Es, en ese espacio, donde siempre hemos imaginado la acción de esa hermosa novela que es ‘Los bravos’, de Jesús Fernández Santos. Ahora, el hostal y bar y restaurante de El Pescador, en Felmín, está cerrado siempre que acudimos. Qué pocos años ha durado la aventura de esa mejora de tal establecimiento hostelero, tan popular y cercano, desde aquel otro bar, en la otra margen del río, ya pegado a la población.


Como todo está mortecino y no se ve ni un alma, subimos hasta Valporquero, a través de curvas y más curvas de la carretera. Nadie tampoco. Todo cerrado. La vida clausurada. Como si no quedara rastro de maldita la cosa.


Y nos llegamos hasta el mirador. Contemplación desde lo alto de la hondura del valle, donde se halla acunado Felmín. Y contemplamos también ese otro valle que, partiendo del Torío, sube por Tabanedo y termina en Rodillazo, donde, en alguna otra visita, nos encontráramos con gentes del pueblo, emigrantes en Europa, que habían vuelto unos días a él, y con los que mantuvimos una muy grata conversación en la que nos transmitieron tradiciones y rasgos de la vida antigua de la localidad.

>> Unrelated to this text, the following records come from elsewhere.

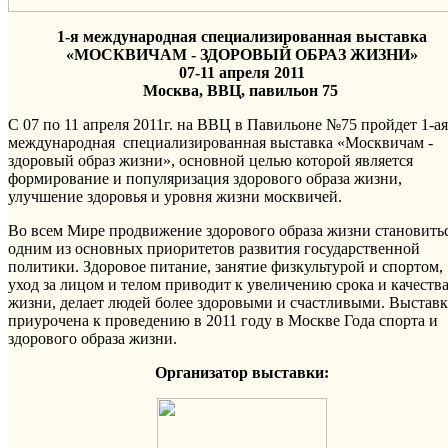
1-я международная специализированная выставка
«МОСКВИЧАМ - ЗДОРОВЫЙ ОБРАЗ ЖИЗНИ»
07-11 апреля 2011
Москва, ВВЦ, павильон 75
C 07 по 11 апреля 2011г. на ВВЦ в Павильоне №75 пройдет 1-ая
международная специализированная выставка «Москвичам -
здоровый образ жизни», основной целью которой является
формирование и популяризация здорового образа жизни,
улучшение здоровья и уровня жизни москвичей.
Во всем Мире продвижение здорового образа жизни становить
одним из основных приоритетов развития государственной
политики. Здоровое питание, занятие физкультурой и спортом,
уход за лицом и телом приводит к увеличению срока и качеств
жизни, делает людей более здоровыми и счастливыми. Выставк
приурочена к проведению в 2011 году в Москве Года спорта и
здорового образа жизни.
Организатор выставки: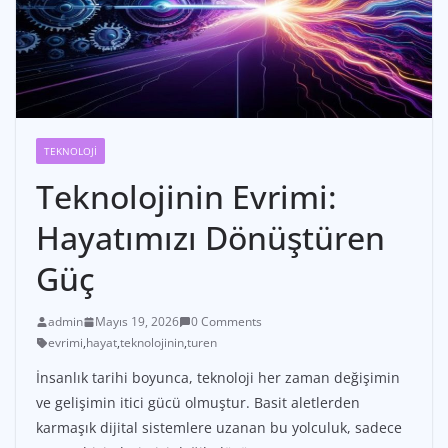
TEKNOLOJI
Teknolojinin Evrimi:
Hayatımızı Dönüştüren
Güç
admin
Mayıs 19, 2026
0 Comments
evrimi
,
hayat
,
teknolojinin
,
turen
İnsanlık tarihi boyunca, teknoloji her zaman değişimin
ve gelişimin itici gücü olmuştur. Basit aletlerden
karmaşık dijital sistemlere uzanan bu yolculuk, sadece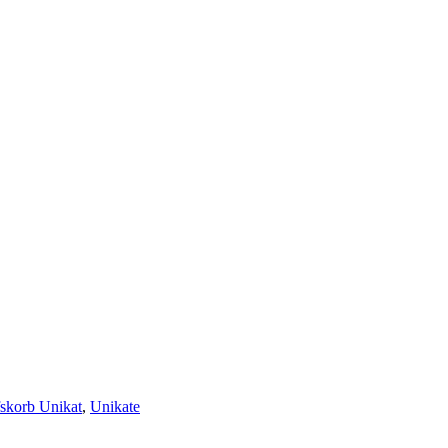
skorb Unikat
,
Unikate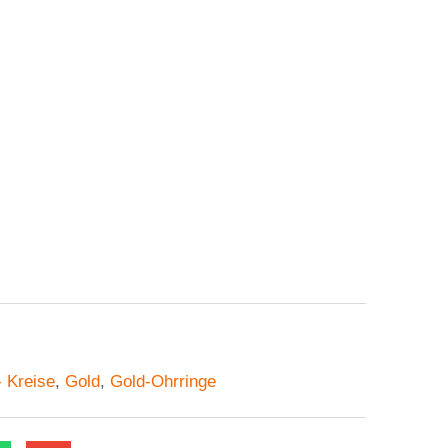
- Kreise
,
Gold
,
Gold-Ohrringe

Desde el mirador, contemplamos también las diversas cuerdas de la montaña. ¡Sin una pizca de nieve! Más abajo, en la cima torcida de Polvoredo, apenas una toca blanca, tan fina, que ni alcanza la delgadez de la gasa.


Esas cuerdas de la montaña, rocosa, pétrea, pelada en diversos tramos, con nombres de cumbres como el Montico el Medio, o el Coto del Calvo, o la Peña del Sumidero… Y el paisaje contemplado desde el mirador termina convirtiéndose en una ensoñación, como si todo el espacio de simas y cimas fuera una metafísica de lo que somos, con logros y caídas, con tantos altibajos.


Y parece que el ser humano se haya puesto en fuga, desde hace ya tiempo, de estos espacios tan hermosos como duros. Son ámbitos como soñados por alguna divinidad perdida, esa divinidad de los orígenes que, debido al transcurso de la historia, se hubiera puesto en fuga hacia no sabemos qué territorios.


Desde el mirador de Valporquero (pueblo en el que todo se halla cerrado, sin huella alguna de vida), percibimos también esos hayedos que duermen el letargo invernal, ubicados en los abesedos de las laderas que conforman los valles.


Y es que todo se halla aletargado, en una hibernación que aspiraría a ser perpetua. Porque la vida, antaño vinculada con el origen y con el mito, se ha esfumado. Pero esa contemplación metafísica de cimas y de simas en continuo diálogo. Ese territorio que contemplamos desde el mirador del mundo, deja una huella imborrable en nosotros.


Y configura una belleza que conforma el espíritu de la tierra, el espíritu de esta tierra.